ENTRIES SUPPLIED Block Start
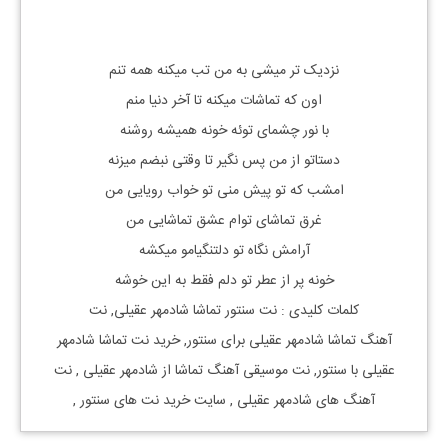
نزدیک تر میشی به من تب میکنه همه تنم
اون که تماشات میکنه تا آخر دنیا منم
با نور چشمای توئه خونه همیشه روشنه
دستاتو از من پس نگیر تا وقتی نبضم میزنه
امشب که تو پیش منی تو خواب رویایی من
غرق تماشای توام عشق تماشایی من
آرامش نگاه تو دلتنگیامو میکشه
خونه پر از عطر تو دلم فقط به این خوشه
کلمات کلیدی : نت
سنتور
تماشا
شادمهر عقیلی, نت
آهنگ
تماشا
شادمهر عقیلی
برای
سنتور, خرید نت
تماشا
شادمهر
عقیلی
با
سنتور, نت موسیقی آهنگ
تماشا
از
شادمهر عقیلی
, نت
آهنگ های
شادمهر عقیلی
, سایت خرید نت های
سنتور
,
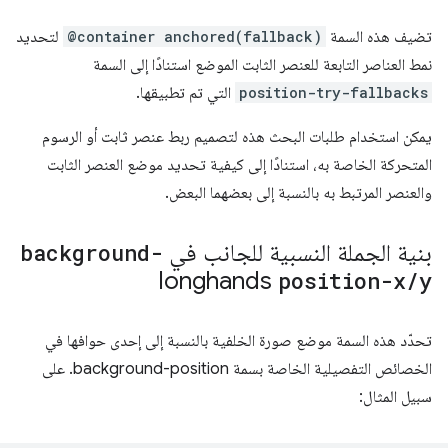
تضيف هذه السمة
@container anchored(fallback)
لتحديد
نمط العناصر التابعة للعنصر الثابت الموضع استنادًا إلى السمة
position-try-fallbacks
التي تم تطبيقها.
يمكن استخدام طلبات البحث هذه لتصميم ربط عنصر ثابت أو الرسوم
المتحركة الخاصة به، استنادًا إلى كيفية تحديد موضع العنصر الثابت
والعنصر المرتبط به بالنسبة إلى بعضهما البعض.
بنية الجملة النسبية للجانب في
background-
longhands
position-x
/
y
تحدّد هذه السمة موضع صورة الخلفية بالنسبة إلى إحدى حوافها في
الخصائص التفصيلية الخاصة بسمة background-position. على
سبيل المثال:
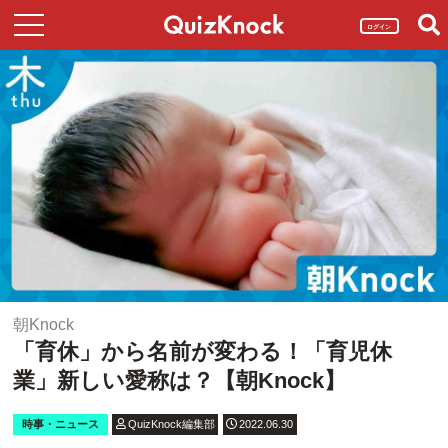
ログイン
朝Knock
「育休」から名前が変わる！「育児休
業」新しい愛称は？【朝Knock】
時事・ニュース
QuizKnock編集部
2022.06.30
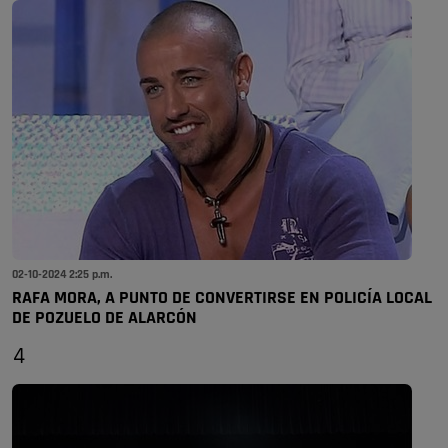
02-10-2024 2:25 p.m.
RAFA MORA, A PUNTO DE CONVERTIRSE EN POLICÍA LOCAL
DE POZUELO DE ALARCÓN
4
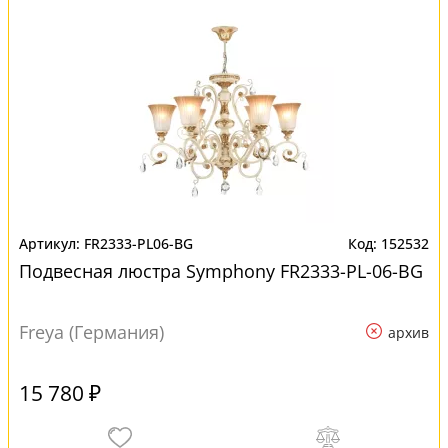
FR2333-PL06-BG
152532
Подвесная люстра Symphony FR2333-PL-06-BG
Freya (Германия)
архив
15 780 ₽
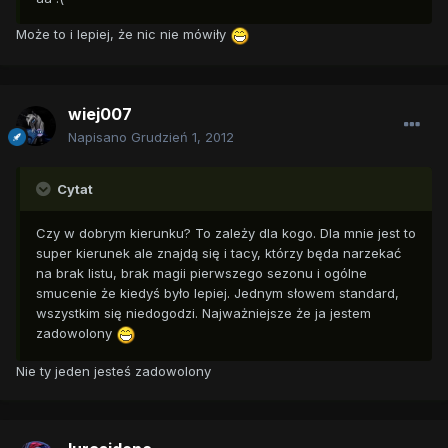
Może to i lepiej, że nic nie mówiły
wiej007
Napisano
Grudzień 1, 2012
Cytat
Czy w dobrym kierunku? To zależy dla kogo. Dla mnie jest to
super kierunek ale znajdą się i tacy, którzy będa narzekać
na brak listu, brak magii pierwszego sezonu i ogólne
smucenie że kiedyś było lepiej. Jednym słowem standard,
wszystkim się niedogodzi. Najważniejsze że ja jestem
zadowolony
Nie ty jeden jesteś zadowolony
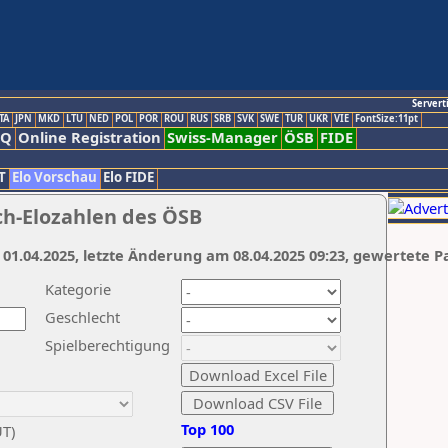
Servert
TA
JPN
MKD
LTU
NED
POL
POR
ROU
RUS
SRB
SVK
SWE
TUR
UKR
VIE
FontSize:11pt
AQ
Online Registration
Swiss-Manager
ÖSB
FIDE
T
Elo Vorschau
Elo FIDE
ch-Elozahlen des ÖSB
 01.04.2025, letzte Änderung am 08.04.2025 09:23, gewertete P
Kategorie
Geschlecht
Spielberechtigung
Top 100
UT)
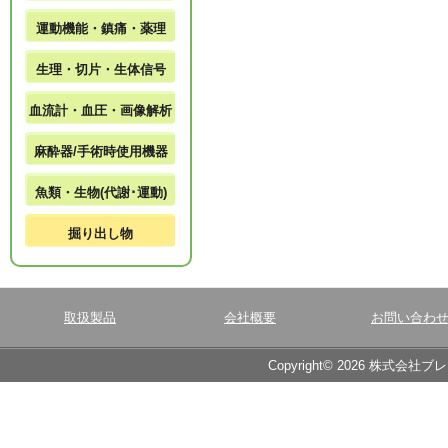
運動機能・鎮痛・薬理
生理・切片・生体信号
血流計・血圧・画像解析
麻酔器/手術時使用機器
魚類・生物(代謝･運動)
掘り出し物
取扱製品
会社概要
お問い合わ
Copyright© 2026 株式会社ブ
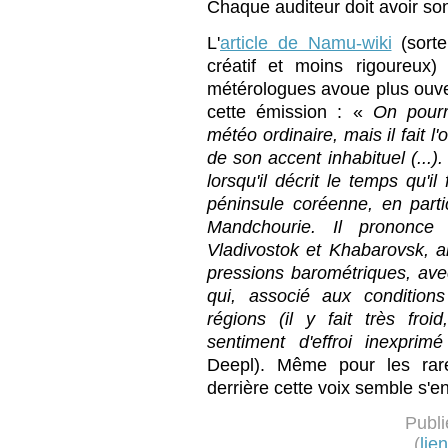
Chaque auditeur doit avoir so
L'
article de Namu-wiki
(sorte
créatif et moins rigoureux
métérologues avoue plus ouve
cette émission : «
On pourr
météo ordinaire, mais il fait l
de son accent inhabituel (...).
lorsqu'il décrit le temps qu'i
péninsule coréenne, en parti
Mandchourie. Il prononc
Vladivostok et Khabarovsk, a
pressions barométriques, ave
qui, associé aux condition
régions (il y fait très froid
sentiment d'effroi inexprimé
Deepl). Même pour les rares
derrière cette voix semble s'en
Publi
(
lie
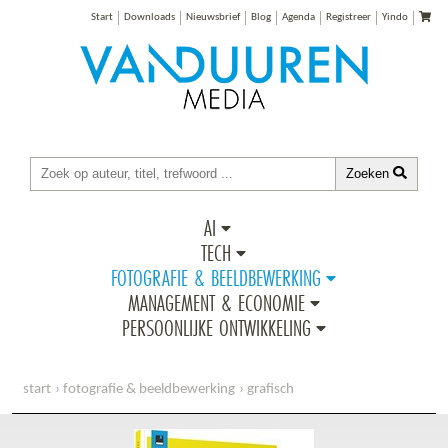
Start
Downloads
Nieuwsbrief
Blog
Agenda
Registreer
Yindo
Zoeken
AI
TECH
FOTOGRAFIE & BEELDBEWERKING
MANAGEMENT & ECONOMIE
PERSOONLIJKE ONTWIKKELING
start
fotografie & beeldbewerking
grafisch
bundel: classroom in a book: photoshop, indesign en illustrator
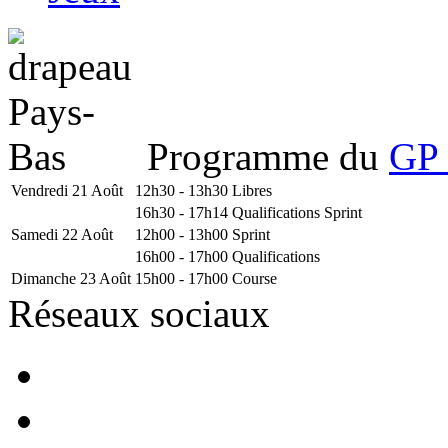
Programme du
GP 
Vendredi 21 Août
12h30 - 13h30
Libres
16h30 - 17h14
Qualifications Sprint
Samedi 22 Août
12h00 - 13h00
Sprint
16h00 - 17h00
Qualifications
Dimanche 23 Août
15h00 - 17h00
Course
Réseaux sociaux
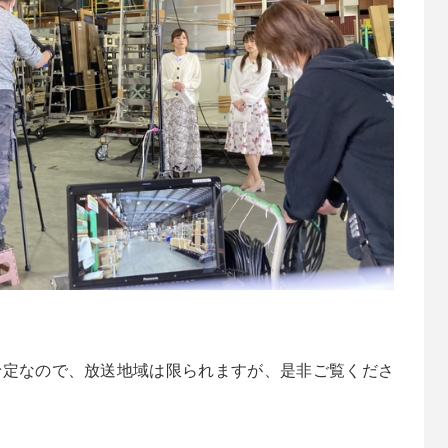
予定なので、放送地域は限られますが、是非ご覧くださ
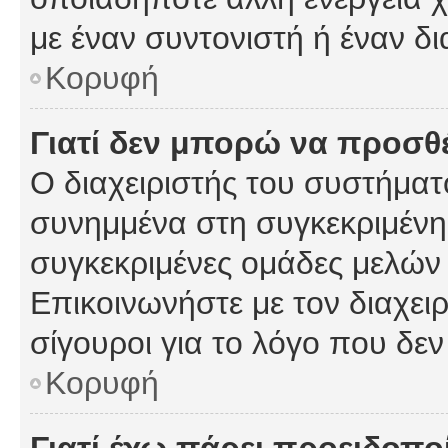
με έναν συντονιστή ή έναν δι
Κορυφή
Γιατί δεν μπορώ να προσ
Ο διαχειριστής του συστήματ
συνημμένα στη συγκεκριμένη
συγκεκριμένες ομάδες μελών
Επικοινωνήστε με τον διαχειρ
σίγουροι για το λόγο που δε
Κορυφή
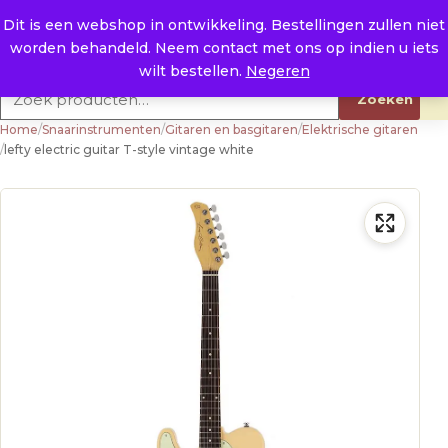
Naar de inhoud
0
E. info@raysland.nl
Dit is een webshop in ontwikkeling. Bestellingen zullen niet
worden behandeld. Neem contact met ons op indien u iets
Productcategorieën
wilt bestellen.
Negeren
Zoeken naar:
Zoeken
Home
/
Snaarinstrumenten
/
Gitaren en basgitaren
/
Elektrische gitaren
/
lefty electric guitar T-style vintage white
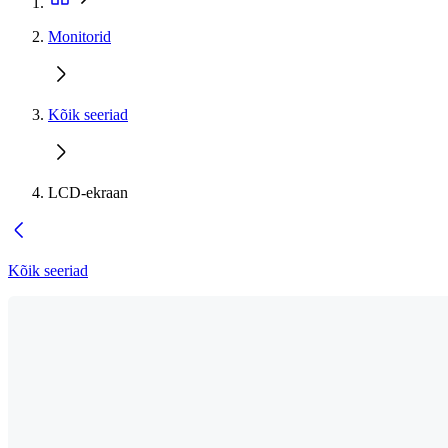
Monitorid
Kõik seeriad
LCD-ekraan
Kõik seeriad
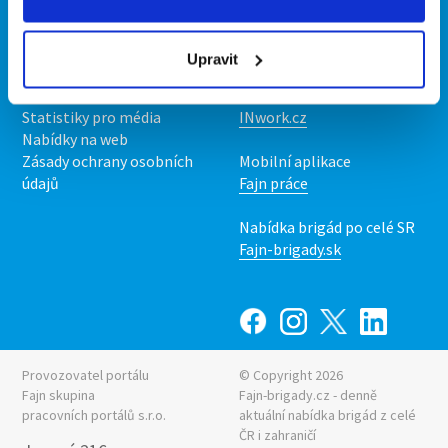
Kontakt
Mobilní aplikace
O nás
Fajn brigády
Upravit
Podmínky
Upravit předvolby cookies
Nabídka práce z celé ČR
Statistiky pro média
INwork.cz
Nabídky na web
Zásady ochrany osobních
Mobilní aplikace
údajů
Fajn práce
Nabídka brigád po celé SR
Fajn-brigady.sk
Provozovatel portálu
© Copyright 2026
Fajn skupina
Fajn-brigady.cz - denně
pracovních portálů s.r.o.
aktuální
nabídka brigád z celé
ČR i zahraničí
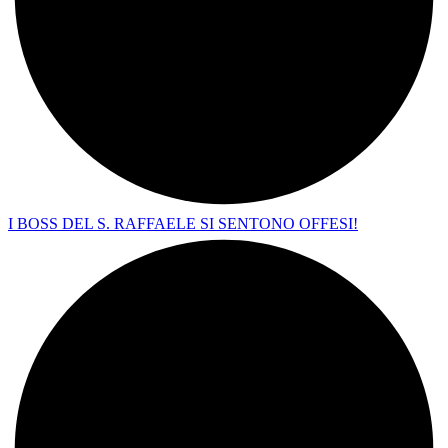
I BOSS DEL S. RAFFAELE SI SENTONO OFFESI!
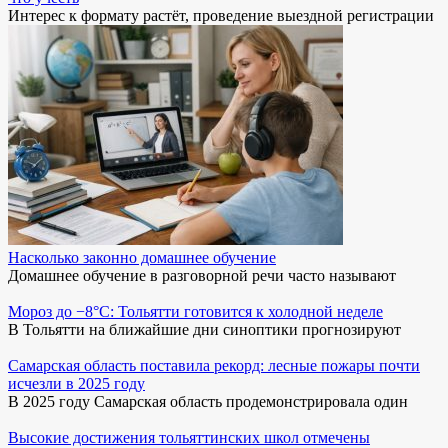
Интерес к формату растёт, проведение выездной регистрации
Насколько законно домашнее обучение
Домашнее обучение в разговорной речи часто называют
Мороз до −8°C: Тольятти готовится к холодной неделе
В Тольятти на ближайшие дни синоптики прогнозируют
Самарская область поставила рекорд: лесные пожары почти
исчезли в 2025 году
В 2025 году Самарская область продемонстрировала один
Высокие достижения тольяттинских школ отмечены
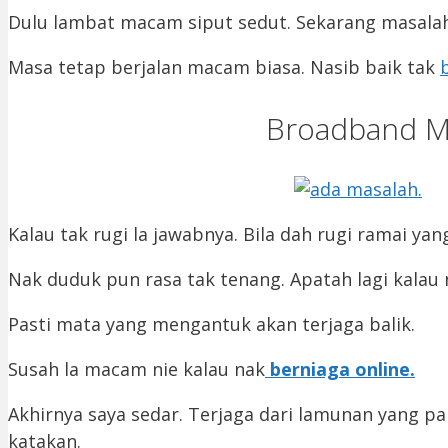
Dulu lambat macam siput sedut. Sekarang masalah 
Masa tetap berjalan macam biasa. Nasib baik tak
Broadband 
Kalau tak rugi la jawabnya. Bila dah rugi ramai yan
Nak duduk pun rasa tak tenang. Apatah lagi kalau n
Pasti mata yang mengantuk akan terjaga balik.
Susah la macam nie kalau nak
berniaga online.
Akhirnya saya sedar. Terjaga dari lamunan yang p
katakan.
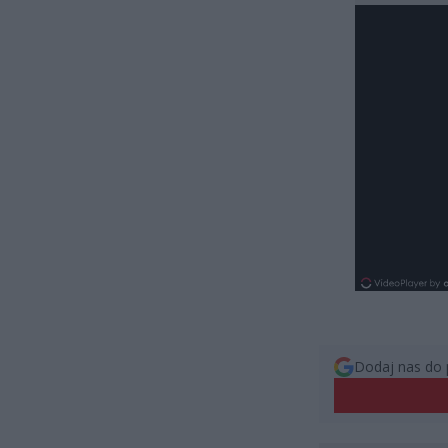
Dodaj nas do 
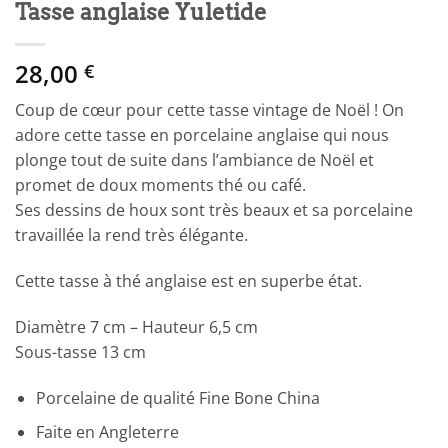
Tasse anglaise Yuletide
28,00
€
Coup de cœur pour cette tasse vintage de Noël ! On
adore cette tasse en porcelaine anglaise qui nous
plonge tout de suite dans l’ambiance de Noël et
promet de doux moments thé ou café.
Ses dessins de houx sont très beaux et sa porcelaine
travaillée la rend très élégante.
Cette tasse à thé anglaise est en superbe état.
Diamètre 7 cm – Hauteur 6,5 cm
Sous-tasse 13 cm
Porcelaine de qualité Fine Bone China
Faite en Angleterre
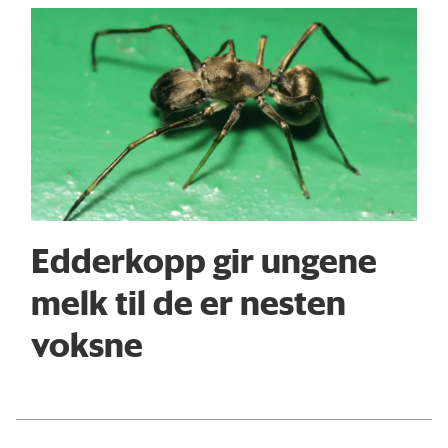
Edderkopp gir ungene
melk til de er nesten
voksne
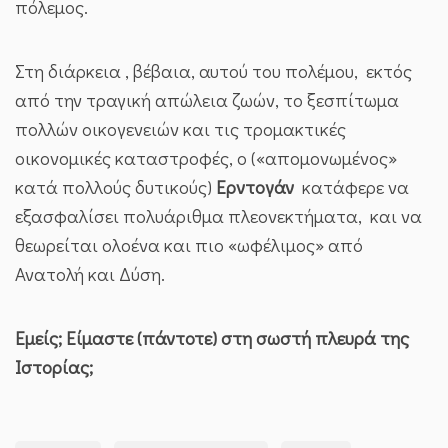
πόλεμος.
Στη διάρκεια , βέβαια, αυτού του πολέμου, εκτός
από την τραγική απώλεια ζωών, το ξεσπίτωμα
πολλών οικογενειών και τις τρομακτικές
οικονομικές καταστροφές, ο («απομονωμένος»
κατά πολλούς δυτικούς)
Ερντογάν
κατάφερε να
εξασφαλίσει πολυάριθμα πλεονεκτήματα, και να
θεωρείται ολοένα και πιο «ωφέλιμος» από
Ανατολή και Δύση.
Εμείς; Είμαστε (πάντοτε) στη σωστή πλευρά της
Ιστορίας;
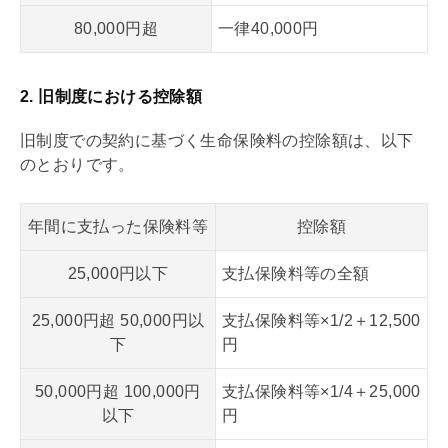
80,000円超
一律40,000円
2. 旧制度における控除額
旧制度での契約に基づく生命保険料の控除額は、以下
のとおりです。
年間に支払った保険料等
控除額
25,000円以下
支払保険料等の全額
25,000円超 50,000円以
支払保険料等×1/2＋12,500
下
円
50,000円超 100,000円
支払保険料等×1/4＋25,000
以下
円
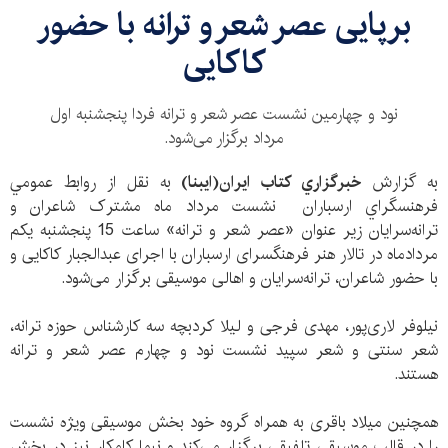
برپایی عصر شعر و ترانه با حضور
كاكايی
نود و چهارمین نشست عصر شعر و ترانه فردا پنجشنبه اول
مرداد برگزار می‌شود.
به گزارش
خبرگزاري كتاب ايران(ايبنا)
به نقل از روابط عمومي
فرهنسگراي ارسباران نشست مرداد ماه مشترک شاعران و
ترانه‌سرایان زیر عنوان «عصر شعر و ترانه» ساعت 15 پنجشنبه یکم
مردادماه در تالار هنر فرهنگسرای ارسباران با اجرای عبدالجبار کاکایی و
با حضور شاعران، ترانه‌سرایان و اهالی موسیقی برگزار می‌شود.
نیلوفر لاری‌پور، مهدی فرجی و لیلا کردبچه سه کارشناس حوزه ترانه،
شعر سنتی و شعر سپید نشست نود و چهارم عصر شعر و ترانه
هستند.
همچنین میلاد باقری به همراه گروه خود بخش موسیقی ویژه نشست
را در قالب موسیقی تلفیقی برگزار می‌کند و نیما کامکار نیز در بخش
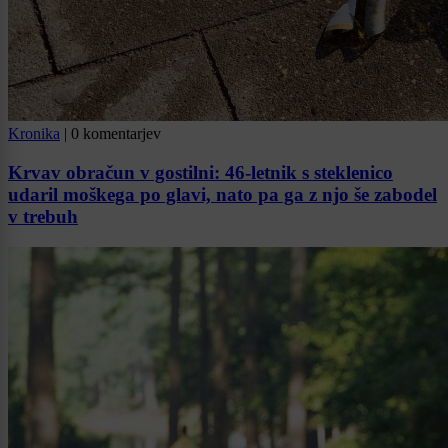
Kronika
|
0 komentarjev
Krvav obračun v gostilni: 46-letnik s steklenico
udaril moškega po glavi, nato pa ga z njo še zabodel
v trebuh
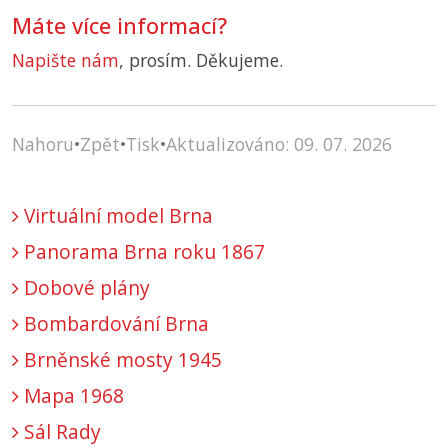
Máte více informací?
Napište nám
, prosím. Děkujeme.
Nahoru
•
Zpět
•
Tisk
•
Aktualizováno: 09. 07. 2026
Virtuální model Brna
Panorama Brna roku 1867
Dobové plány
Bombardování Brna
Brněnské mosty 1945
Mapa 1968
Sál Rady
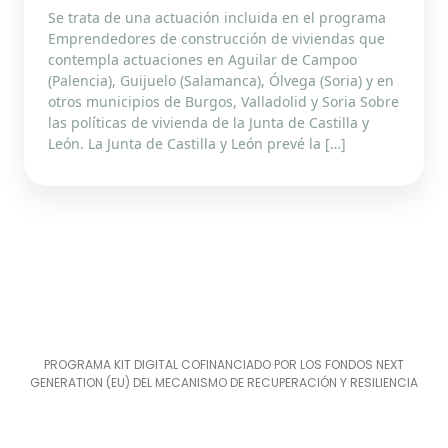
Se trata de una actuación incluida en el programa
Emprendedores de construcción de viviendas que
contempla actuaciones en Aguilar de Campoo
(Palencia), Guijuelo (Salamanca), Ólvega (Soria) y en
otros municipios de Burgos, Valladolid y Soria Sobre
las políticas de vivienda de la Junta de Castilla y
León. La Junta de Castilla y León prevé la […]
PROGRAMA KIT DIGITAL COFINANCIADO POR LOS FONDOS NEXT
GENERATION (EU) DEL MECANISMO DE RECUPERACIÓN Y RESILIENCIA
ENTRIES SUPPLIED Block End
■ PROBLEM STATEMENT
Print nothing but the lines above starting with the line that contains "berniaga online." and going on through the line that contains "promet de doux moments thé ou café.". Leave out the pictures.

■ FINISHED TASK
berniaga online.
Akhirnya saya sedar. Terjaga dari lamunan yang p
katakan.
Dodaj nas do 
Tasse anglaise Yuletide
28,00
€
Coup de cœur pour cette tasse vintage de Noël ! On
adore cette tasse en porcelaine anglaise qui nous
plonge tout de suite dans l’ambiance de Noël et
promet de doux moments thé ou café.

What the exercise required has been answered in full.